Platelets are small plates that are part of the blood. They prevent the formation of blood clots and protect blood vessels. If the walls of a capillary or vessel are damaged, platelets accumulate around the diseased area and form a clot.

The life cycle of platelets begins from the moment they are separated from the red bone marrow and lasts about 8-10 days. At this time, the blood platelets retain their spherical shape and move freely through the vessels. The destruction of dead cells occurs in the liver and spleen.

Blood clotting depends on the number of platelets in its composition. To eliminate damage to the endothelium, they are deformed, acquiring a star shape. Layering one on top of the other, platelets form a blood clot. The rapid formation of a blood clot is facilitated by coagulation proteins released into the blood.

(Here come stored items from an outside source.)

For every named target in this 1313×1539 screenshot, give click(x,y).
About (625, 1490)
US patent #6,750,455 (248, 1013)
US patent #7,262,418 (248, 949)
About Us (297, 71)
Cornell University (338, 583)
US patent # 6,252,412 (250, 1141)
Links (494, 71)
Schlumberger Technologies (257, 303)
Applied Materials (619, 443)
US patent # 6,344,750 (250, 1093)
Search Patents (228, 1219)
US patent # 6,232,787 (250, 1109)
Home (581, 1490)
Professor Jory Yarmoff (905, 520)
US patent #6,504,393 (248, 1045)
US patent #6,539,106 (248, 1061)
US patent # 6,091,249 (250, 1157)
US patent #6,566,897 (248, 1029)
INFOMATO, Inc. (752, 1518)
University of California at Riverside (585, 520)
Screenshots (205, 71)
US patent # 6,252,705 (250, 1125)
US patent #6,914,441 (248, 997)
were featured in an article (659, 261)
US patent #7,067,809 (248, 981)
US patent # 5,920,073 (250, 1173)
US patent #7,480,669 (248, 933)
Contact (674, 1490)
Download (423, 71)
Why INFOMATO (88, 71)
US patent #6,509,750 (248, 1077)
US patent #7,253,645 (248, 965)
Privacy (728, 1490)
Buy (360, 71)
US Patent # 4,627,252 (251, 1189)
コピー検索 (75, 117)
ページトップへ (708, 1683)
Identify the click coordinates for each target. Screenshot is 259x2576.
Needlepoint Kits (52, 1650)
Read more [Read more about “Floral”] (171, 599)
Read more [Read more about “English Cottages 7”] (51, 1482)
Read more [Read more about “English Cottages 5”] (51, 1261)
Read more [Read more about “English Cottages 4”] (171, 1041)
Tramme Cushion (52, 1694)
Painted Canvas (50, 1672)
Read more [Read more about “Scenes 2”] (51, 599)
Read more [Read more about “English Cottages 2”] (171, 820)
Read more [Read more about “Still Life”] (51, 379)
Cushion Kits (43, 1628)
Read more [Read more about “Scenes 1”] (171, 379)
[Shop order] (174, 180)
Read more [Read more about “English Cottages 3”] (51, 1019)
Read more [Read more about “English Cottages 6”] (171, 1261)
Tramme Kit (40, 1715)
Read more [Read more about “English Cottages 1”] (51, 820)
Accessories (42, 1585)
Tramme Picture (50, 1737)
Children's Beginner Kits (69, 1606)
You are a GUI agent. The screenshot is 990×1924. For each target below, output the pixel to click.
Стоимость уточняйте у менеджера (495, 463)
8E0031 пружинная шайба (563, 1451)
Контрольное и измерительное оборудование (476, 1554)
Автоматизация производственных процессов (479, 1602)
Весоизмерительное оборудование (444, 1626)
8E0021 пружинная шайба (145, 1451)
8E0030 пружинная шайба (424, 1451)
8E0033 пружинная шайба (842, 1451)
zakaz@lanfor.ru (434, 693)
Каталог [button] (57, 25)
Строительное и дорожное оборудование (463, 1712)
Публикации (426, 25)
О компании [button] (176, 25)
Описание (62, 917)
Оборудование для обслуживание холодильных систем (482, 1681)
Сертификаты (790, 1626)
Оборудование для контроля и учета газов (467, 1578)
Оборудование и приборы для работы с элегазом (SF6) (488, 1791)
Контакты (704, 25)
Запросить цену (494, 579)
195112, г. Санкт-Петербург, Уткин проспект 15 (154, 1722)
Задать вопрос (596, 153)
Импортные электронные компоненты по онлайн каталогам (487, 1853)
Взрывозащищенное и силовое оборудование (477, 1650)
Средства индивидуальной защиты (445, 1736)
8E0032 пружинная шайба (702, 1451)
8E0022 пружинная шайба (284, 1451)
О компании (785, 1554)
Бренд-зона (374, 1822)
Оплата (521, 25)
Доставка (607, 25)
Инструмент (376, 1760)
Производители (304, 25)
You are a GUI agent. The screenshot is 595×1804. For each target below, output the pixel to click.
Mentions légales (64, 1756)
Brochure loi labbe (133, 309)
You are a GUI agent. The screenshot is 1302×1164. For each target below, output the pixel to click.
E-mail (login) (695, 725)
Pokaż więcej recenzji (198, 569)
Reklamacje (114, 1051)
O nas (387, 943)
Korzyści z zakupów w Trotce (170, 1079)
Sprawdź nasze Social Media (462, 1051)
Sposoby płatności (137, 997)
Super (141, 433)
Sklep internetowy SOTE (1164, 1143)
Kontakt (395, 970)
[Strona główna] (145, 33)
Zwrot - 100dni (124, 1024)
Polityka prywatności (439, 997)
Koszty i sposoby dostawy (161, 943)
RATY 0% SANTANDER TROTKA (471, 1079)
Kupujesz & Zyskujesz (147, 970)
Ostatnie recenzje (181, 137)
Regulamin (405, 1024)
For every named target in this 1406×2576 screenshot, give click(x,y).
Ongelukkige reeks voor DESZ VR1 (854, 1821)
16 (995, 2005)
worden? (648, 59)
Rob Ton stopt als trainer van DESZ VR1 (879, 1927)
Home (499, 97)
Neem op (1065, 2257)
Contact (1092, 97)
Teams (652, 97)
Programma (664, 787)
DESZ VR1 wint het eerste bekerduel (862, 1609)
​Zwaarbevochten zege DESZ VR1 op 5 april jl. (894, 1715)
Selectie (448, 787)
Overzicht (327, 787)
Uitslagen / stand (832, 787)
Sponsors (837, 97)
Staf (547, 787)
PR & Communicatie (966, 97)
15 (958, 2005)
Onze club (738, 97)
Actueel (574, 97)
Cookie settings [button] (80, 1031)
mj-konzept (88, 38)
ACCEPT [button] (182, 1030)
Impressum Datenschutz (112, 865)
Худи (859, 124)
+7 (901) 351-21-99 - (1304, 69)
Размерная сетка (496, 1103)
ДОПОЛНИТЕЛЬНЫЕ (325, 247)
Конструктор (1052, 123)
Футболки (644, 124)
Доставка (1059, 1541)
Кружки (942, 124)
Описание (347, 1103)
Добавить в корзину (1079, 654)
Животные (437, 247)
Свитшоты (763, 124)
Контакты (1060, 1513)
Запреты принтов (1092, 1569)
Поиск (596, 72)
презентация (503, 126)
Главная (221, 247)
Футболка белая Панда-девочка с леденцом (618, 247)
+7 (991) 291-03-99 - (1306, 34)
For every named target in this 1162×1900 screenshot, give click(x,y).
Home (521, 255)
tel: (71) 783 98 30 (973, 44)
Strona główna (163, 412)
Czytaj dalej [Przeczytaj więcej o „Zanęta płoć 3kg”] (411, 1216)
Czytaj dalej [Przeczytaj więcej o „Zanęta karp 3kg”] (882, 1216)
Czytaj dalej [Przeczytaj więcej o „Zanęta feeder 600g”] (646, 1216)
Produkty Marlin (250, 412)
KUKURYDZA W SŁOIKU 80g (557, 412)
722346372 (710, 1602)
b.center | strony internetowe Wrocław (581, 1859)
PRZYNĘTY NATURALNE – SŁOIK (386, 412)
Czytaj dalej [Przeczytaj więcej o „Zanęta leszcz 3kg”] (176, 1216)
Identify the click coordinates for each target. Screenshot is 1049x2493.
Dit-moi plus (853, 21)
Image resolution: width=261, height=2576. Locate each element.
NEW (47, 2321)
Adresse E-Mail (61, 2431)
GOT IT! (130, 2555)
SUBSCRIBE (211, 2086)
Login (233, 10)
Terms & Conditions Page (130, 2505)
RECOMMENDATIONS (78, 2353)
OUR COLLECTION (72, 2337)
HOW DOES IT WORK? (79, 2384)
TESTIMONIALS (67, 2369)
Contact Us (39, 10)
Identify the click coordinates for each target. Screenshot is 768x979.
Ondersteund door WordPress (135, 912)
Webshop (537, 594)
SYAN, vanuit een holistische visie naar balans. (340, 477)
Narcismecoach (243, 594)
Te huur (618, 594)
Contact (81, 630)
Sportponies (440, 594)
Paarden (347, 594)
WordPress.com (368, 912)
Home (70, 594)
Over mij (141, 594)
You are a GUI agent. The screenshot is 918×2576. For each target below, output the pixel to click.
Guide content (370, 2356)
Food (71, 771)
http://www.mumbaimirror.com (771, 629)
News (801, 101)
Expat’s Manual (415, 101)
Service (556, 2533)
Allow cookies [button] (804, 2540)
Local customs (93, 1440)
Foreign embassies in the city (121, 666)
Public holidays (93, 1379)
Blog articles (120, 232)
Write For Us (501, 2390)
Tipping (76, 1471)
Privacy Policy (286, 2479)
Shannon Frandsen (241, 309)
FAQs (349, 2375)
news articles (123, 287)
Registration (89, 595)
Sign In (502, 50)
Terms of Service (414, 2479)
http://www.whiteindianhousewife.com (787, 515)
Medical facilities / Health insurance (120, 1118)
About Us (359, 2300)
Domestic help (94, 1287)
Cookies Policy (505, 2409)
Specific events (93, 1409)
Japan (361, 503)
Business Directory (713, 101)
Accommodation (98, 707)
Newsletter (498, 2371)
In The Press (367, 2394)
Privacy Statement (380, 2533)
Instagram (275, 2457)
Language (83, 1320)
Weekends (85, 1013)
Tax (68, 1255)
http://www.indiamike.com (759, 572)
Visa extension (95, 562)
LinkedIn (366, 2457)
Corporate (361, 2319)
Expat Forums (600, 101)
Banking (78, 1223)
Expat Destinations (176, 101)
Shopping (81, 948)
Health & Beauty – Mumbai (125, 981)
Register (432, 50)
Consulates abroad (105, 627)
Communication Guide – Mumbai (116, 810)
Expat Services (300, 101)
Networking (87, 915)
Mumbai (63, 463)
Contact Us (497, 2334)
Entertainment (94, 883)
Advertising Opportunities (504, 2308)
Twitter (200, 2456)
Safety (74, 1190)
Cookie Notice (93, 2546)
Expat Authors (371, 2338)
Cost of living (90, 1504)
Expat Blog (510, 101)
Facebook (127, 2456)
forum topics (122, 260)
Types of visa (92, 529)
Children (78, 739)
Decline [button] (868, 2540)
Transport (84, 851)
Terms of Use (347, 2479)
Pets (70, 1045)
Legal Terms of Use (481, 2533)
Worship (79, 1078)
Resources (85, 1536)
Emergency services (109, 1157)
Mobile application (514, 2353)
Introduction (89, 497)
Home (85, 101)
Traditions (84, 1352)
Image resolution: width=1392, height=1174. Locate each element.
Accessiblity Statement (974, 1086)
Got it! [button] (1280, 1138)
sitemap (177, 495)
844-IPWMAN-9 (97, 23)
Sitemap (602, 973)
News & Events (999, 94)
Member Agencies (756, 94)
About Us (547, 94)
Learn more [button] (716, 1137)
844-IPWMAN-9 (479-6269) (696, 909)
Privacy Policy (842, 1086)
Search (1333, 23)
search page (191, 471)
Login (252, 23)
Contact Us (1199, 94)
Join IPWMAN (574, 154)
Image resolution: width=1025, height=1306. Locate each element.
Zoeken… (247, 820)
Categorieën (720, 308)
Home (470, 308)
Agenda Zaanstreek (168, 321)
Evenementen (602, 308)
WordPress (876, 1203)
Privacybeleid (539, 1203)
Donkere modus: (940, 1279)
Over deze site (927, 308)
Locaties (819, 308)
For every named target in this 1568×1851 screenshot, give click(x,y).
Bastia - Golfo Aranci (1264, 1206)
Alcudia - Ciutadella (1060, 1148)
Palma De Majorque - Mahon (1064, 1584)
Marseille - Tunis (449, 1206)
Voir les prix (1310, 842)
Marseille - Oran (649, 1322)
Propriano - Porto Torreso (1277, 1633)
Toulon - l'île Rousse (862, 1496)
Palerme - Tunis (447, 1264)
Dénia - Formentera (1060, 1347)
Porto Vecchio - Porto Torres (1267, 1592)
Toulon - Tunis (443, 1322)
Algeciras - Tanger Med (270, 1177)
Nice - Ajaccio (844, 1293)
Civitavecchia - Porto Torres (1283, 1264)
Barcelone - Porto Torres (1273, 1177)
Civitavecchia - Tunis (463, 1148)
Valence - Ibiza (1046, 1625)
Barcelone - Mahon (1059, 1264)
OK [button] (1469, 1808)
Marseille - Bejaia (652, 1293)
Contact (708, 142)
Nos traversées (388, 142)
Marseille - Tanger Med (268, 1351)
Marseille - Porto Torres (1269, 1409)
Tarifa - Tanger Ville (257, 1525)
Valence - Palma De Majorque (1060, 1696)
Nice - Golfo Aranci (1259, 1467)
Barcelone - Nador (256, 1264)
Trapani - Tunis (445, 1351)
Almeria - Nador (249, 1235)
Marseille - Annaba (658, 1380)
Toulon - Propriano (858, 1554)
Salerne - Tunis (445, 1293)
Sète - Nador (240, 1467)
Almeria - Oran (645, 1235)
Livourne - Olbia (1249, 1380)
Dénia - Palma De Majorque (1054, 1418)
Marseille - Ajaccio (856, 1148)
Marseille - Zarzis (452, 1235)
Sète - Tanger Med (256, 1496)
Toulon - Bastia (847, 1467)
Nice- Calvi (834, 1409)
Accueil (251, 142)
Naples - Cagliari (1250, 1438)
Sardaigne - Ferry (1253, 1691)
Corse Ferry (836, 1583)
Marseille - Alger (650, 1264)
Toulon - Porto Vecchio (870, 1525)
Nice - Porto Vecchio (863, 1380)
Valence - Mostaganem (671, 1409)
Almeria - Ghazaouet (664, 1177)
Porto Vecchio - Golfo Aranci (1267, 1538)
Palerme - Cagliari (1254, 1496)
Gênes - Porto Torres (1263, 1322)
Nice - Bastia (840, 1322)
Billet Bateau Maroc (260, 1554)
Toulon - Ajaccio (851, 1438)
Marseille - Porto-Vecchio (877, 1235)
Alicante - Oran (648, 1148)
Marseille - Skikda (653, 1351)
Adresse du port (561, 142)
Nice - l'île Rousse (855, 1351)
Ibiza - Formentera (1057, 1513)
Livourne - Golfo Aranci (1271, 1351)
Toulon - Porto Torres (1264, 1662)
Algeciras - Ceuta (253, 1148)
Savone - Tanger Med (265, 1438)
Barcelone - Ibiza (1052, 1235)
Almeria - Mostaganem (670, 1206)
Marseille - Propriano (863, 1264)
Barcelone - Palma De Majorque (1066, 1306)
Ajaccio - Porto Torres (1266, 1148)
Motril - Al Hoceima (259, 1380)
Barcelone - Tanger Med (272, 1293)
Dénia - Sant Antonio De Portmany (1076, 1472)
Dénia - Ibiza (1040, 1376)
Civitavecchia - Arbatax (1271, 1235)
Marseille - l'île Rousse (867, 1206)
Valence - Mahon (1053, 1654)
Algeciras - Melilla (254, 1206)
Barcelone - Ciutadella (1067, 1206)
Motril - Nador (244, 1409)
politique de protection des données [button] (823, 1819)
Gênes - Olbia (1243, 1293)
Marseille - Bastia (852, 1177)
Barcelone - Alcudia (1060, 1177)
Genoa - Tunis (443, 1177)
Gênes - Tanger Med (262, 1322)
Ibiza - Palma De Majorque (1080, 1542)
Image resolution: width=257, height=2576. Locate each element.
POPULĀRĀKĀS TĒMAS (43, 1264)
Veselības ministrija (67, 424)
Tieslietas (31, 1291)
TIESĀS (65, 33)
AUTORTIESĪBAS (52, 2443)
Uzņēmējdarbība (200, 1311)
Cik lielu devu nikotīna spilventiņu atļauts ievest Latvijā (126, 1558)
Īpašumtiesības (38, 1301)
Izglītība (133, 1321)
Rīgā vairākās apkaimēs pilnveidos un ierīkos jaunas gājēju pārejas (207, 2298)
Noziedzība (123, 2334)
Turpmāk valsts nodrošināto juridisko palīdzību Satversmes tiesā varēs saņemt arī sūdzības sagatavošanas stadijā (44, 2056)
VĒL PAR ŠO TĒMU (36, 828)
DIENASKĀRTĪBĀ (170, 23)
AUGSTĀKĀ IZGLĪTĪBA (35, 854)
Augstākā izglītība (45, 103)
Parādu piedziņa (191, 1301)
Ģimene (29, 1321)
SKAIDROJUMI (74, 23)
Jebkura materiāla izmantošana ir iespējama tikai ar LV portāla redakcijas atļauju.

Platelets perform four main functions in the human body:

  • The angiotrophic function ensures tissue integrity. When blood platelets are destroyed or interact, biological substances are produced that serve as food for the walls of blood vessels.
  • The hemostatic function is to constrict blood vessels when damage occurs. Platelets accumulate in the resulting holes, thereby forming platelet plugs. This makes it possible to narrow the channel passage to avoid the leakage of biological fluid.
  • The phagocytic function allows platelets to fight the development of pathogenic microorganisms. They attach to the walls of bacteria and inhibit their vital activity. Thus, the negative impact of external factors on the body is minimized, and the functioning of the immune system is stabilized.
  • The regenerative function promotes the restoration of vascular walls due to growth factors. When the level of platelets decreases, the risk of blood loss increases due to the appearance of internal bleeding, since the strengthening of blood vessels will be insufficient.